* [TASK BRIEF]:
The expected output is the complete data, reproduced exactly.

[[ INPUT FOR THIS TASK open ]]

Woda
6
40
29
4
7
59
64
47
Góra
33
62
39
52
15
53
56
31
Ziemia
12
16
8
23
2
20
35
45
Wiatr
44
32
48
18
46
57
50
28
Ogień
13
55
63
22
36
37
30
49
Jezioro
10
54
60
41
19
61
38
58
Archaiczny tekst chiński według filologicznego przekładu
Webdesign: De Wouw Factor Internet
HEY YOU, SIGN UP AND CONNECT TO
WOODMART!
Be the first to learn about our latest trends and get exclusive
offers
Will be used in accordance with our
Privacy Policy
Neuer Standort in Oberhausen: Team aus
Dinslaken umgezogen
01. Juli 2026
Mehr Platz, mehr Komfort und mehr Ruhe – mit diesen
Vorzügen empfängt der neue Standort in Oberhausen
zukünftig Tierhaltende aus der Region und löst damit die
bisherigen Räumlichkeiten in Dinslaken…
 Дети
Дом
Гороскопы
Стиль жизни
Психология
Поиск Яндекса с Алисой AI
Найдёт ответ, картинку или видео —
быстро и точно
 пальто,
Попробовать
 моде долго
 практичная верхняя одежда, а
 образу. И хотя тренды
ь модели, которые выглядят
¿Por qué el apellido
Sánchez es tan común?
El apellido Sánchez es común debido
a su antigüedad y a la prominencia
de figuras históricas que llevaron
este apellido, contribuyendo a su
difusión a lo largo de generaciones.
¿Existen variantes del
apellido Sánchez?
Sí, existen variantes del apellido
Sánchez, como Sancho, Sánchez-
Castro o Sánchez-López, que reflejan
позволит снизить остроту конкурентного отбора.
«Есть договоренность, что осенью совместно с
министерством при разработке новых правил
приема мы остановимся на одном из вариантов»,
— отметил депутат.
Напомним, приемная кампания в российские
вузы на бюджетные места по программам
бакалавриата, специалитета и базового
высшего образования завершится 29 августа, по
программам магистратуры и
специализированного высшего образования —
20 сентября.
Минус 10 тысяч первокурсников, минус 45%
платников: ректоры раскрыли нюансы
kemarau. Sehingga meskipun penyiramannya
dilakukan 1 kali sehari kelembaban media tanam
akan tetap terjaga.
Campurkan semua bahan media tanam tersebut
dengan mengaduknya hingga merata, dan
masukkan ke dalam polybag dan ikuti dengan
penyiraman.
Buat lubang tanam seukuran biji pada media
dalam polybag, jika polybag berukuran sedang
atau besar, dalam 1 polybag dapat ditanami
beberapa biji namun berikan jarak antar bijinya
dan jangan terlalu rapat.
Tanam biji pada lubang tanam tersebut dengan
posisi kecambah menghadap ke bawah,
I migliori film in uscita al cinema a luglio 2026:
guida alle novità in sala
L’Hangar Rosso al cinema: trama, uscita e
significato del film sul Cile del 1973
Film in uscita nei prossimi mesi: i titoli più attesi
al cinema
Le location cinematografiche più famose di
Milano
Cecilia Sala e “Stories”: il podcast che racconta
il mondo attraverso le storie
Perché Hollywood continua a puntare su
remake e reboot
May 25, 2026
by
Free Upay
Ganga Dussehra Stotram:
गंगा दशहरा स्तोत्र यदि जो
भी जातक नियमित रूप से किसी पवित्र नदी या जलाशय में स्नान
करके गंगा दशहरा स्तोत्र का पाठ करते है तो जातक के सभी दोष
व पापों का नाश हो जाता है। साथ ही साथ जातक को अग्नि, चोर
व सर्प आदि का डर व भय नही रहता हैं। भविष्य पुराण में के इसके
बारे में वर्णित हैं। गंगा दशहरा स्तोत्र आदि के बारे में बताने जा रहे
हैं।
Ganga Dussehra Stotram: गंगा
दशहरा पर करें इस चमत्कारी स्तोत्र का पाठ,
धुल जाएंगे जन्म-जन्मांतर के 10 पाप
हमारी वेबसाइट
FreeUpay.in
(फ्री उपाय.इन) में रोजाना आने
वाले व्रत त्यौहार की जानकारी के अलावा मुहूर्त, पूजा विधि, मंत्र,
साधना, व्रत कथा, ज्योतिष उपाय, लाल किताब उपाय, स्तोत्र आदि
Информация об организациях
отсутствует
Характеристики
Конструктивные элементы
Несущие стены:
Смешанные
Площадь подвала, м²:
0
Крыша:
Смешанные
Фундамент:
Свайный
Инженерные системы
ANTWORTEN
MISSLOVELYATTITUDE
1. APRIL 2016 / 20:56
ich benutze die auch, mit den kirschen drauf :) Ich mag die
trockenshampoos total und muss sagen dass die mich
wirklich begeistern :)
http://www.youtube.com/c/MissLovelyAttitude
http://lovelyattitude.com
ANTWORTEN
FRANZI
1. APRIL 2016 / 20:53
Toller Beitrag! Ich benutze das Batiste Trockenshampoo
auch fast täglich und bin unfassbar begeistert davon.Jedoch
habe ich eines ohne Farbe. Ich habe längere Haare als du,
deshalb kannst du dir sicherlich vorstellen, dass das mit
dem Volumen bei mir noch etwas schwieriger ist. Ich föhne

[[ INPUT FOR THIS TASK closed ]]

* [RESULT BELOW]:
Woda
6
40
29
4
7
59
64
47
Góra
33
62
39
52
15
53
56
31
Ziemia
12
16
8
23
2
20
35
45
Wiatr
44
32
48
18
46
57
50
28
Ogień
13
55
63
22
36
37
30
49
Jezioro
10
54
60
41
19
61
38
58
Archaiczny tekst chiński według filologicznego przekładu
Webdesign: De Wouw Factor Internet
HEY YOU, SIGN UP AND CONNECT TO
WOODMART!
Be the first to learn about our latest trends and get exclusive
offers
Will be used in accordance with our
Privacy Policy
Neuer Standort in Oberhausen: Team aus
Dinslaken umgezogen
01. Juli 2026
Mehr Platz, mehr Komfort und mehr Ruhe – mit diesen
Vorzügen empfängt der neue Standort in Oberhausen
zukünftig Tierhaltende aus der Region und löst damit die
bisherigen Räumlichkeiten in Dinslaken…
 Дети
Дом
Гороскопы
Стиль жизни
Психология
Поиск Яндекса с Алисой AI
Найдёт ответ, картинку или видео —
быстро и точно
 пальто,
Попробовать
 моде долго
 практичная верхняя одежда, а
 образу. И хотя тренды
ь модели, которые выглядят
¿Por qué el apellido
Sánchez es tan común?
El apellido Sánchez es común debido
a su antigüedad y a la prominencia
de figuras históricas que llevaron
este apellido, contribuyendo a su
difusión a lo largo de generaciones.
¿Existen variantes del
apellido Sánchez?
Sí, existen variantes del apellido
Sánchez, como Sancho, Sánchez-
Castro o Sánchez-López, que reflejan
позволит снизить остроту конкурентного отбора.
«Есть договоренность, что осенью совместно с
министерством при разработке новых правил
приема мы остановимся на одном из вариантов»,
— отметил депутат.
Напомним, приемная кампания в российские
вузы на бюджетные места по программам
бакалавриата, специалитета и базового
высшего образования завершится 29 августа, по
программам магистратуры и
специализированного высшего образования —
20 сентября.
Минус 10 тысяч первокурсников, минус 45%
платников: ректоры раскрыли нюансы
kemarau. Sehingga meskipun penyiramannya
dilakukan 1 kali sehari kelembaban media tanam
akan tetap terjaga.
Campurkan semua bahan media tanam tersebut
dengan mengaduknya hingga merata, dan
masukkan ke dalam polybag dan ikuti dengan
penyiraman.
Buat lubang tanam seukuran biji pada media
dalam polybag, jika polybag berukuran sedang
atau besar, dalam 1 polybag dapat ditanami
beberapa biji namun berikan jarak antar bijinya
dan jangan terlalu rapat.
Tanam biji pada lubang tanam tersebut dengan
posisi kecambah menghadap ke bawah,
I migliori film in uscita al cinema a luglio 2026:
guida alle novità in sala
L’Hangar Rosso al cinema: trama, uscita e
significato del film sul Cile del 1973
Film in uscita nei prossimi mesi: i titoli più attesi
al cinema
Le location cinematografiche più famose di
Milano
Cecilia Sala e “Stories”: il podcast che racconta
il mondo attraverso le storie
Perché Hollywood continua a puntare su
remake e reboot
May 25, 2026
by
Free Upay
Ganga Dussehra Stotram:
गंगा दशहरा स्तोत्र यदि जो
भी जातक नियमित रूप से किसी पवित्र नदी या जलाशय में स्नान
करके गंगा दशहरा स्तोत्र का पाठ करते है तो जातक के सभी दोष
व पापों का नाश हो जाता है। साथ ही साथ जातक को अग्नि, चोर
व सर्प आदि का डर व भय नही रहता हैं। भविष्य पुराण में के इसके
बारे में वर्णित हैं। गंगा दशहरा स्तोत्र आदि के बारे में बताने जा रहे
हैं।
Ganga Dussehra Stotram: गंगा
दशहरा पर करें इस चमत्कारी स्तोत्र का पाठ,
धुल जाएंगे जन्म-जन्मांतर के 10 पाप
हमारी वेबसाइट
FreeUpay.in
(फ्री उपाय.इन) में रोजाना आने
वाले व्रत त्यौहार की जानकारी के अलावा मुहूर्त, पूजा विधि, मंत्र,
साधना, व्रत कथा, ज्योतिष उपाय, लाल किताब उपाय, स्तोत्र आदि
Информация об организациях
отсутствует
Характеристики
Конструктивные элементы
Несущие стены:
Смешанные
Площадь подвала, м²:
0
Крыша:
Смешанные
Фундамент:
Свайный
Инженерные системы
ANTWORTEN
MISSLOVELYATTITUDE
1. APRIL 2016 / 20:56
ich benutze die auch, mit den kirschen drauf :) Ich mag die
trockenshampoos total und muss sagen dass die mich
wirklich begeistern :)
http://www.youtube.com/c/MissLovelyAttitude
http://lovelyattitude.com
ANTWORTEN
FRANZI
1. APRIL 2016 / 20:53
Toller Beitrag! Ich benutze das Batiste Trockenshampoo
auch fast täglich und bin unfassbar begeistert davon.Jedoch
habe ich eines ohne Farbe. Ich habe längere Haare als du,
deshalb kannst du dir sicherlich vorstellen, dass das mit
dem Volumen bei mir noch etwas schwieriger ist. Ich föhne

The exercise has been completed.